[Start of section]

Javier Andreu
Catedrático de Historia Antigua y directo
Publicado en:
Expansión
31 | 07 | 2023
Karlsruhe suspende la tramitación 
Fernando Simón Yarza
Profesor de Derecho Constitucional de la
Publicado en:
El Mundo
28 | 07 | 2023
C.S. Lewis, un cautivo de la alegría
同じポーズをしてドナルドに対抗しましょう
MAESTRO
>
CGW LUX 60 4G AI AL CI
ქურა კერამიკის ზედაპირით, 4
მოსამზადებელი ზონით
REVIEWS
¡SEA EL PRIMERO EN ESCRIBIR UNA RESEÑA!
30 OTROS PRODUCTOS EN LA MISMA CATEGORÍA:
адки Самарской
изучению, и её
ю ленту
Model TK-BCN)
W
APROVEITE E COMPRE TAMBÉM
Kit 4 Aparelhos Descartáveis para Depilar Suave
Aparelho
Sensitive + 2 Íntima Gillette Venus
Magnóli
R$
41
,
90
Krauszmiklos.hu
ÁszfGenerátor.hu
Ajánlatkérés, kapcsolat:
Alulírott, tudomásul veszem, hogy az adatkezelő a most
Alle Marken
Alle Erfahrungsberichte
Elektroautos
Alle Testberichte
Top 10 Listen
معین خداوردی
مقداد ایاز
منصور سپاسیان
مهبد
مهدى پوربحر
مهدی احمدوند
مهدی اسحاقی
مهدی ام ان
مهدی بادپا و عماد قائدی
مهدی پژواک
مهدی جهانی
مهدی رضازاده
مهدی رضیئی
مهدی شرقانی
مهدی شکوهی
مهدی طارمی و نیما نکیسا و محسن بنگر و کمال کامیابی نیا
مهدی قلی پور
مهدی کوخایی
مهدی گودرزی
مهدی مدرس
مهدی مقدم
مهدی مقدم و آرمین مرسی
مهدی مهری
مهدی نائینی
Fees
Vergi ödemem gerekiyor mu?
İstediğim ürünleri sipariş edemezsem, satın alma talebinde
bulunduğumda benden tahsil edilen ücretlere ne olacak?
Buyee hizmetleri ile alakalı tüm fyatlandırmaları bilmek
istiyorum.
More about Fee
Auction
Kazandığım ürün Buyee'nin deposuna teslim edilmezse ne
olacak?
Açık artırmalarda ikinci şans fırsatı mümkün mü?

[End of section]

Give the lines of the material above again, exactly, from its first line through the line that contains "مهدی طارمی و" and no further.

Task output
Javier Andreu
Catedrático de Historia Antigua y directo
Publicado en:
Expansión
31 | 07 | 2023
Karlsruhe suspende la tramitación 
Fernando Simón Yarza
Profesor de Derecho Constitucional de la
Publicado en:
El Mundo
28 | 07 | 2023
C.S. Lewis, un cautivo de la alegría
同じポーズをしてドナルドに対抗しましょう
MAESTRO
>
CGW LUX 60 4G AI AL CI
ქურა კერამიკის ზედაპირით, 4
მოსამზადებელი ზონით
REVIEWS
¡SEA EL PRIMERO EN ESCRIBIR UNA RESEÑA!
30 OTROS PRODUCTOS EN LA MISMA CATEGORÍA:
адки Самарской
изучению, и её
ю ленту
Model TK-BCN)
W
APROVEITE E COMPRE TAMBÉM
Kit 4 Aparelhos Descartáveis para Depilar Suave
Aparelho
Sensitive + 2 Íntima Gillette Venus
Magnóli
R$
41
,
90
Krauszmiklos.hu
ÁszfGenerátor.hu
Ajánlatkérés, kapcsolat:
Alulírott, tudomásul veszem, hogy az adatkezelő a most
Alle Marken
Alle Erfahrungsberichte
Elektroautos
Alle Testberichte
Top 10 Listen
معین خداوردی
مقداد ایاز
منصور سپاسیان
مهبد
مهدى پوربحر
مهدی احمدوند
مهدی اسحاقی
مهدی ام ان
مهدی بادپا و عماد قائدی
مهدی پژواک
مهدی جهانی
مهدی رضازاده
مهدی رضیئی
مهدی شرقانی
مهدی شکوهی
مهدی طارمی و نیما نکیسا و محسن بنگر و کمال کامیابی نیا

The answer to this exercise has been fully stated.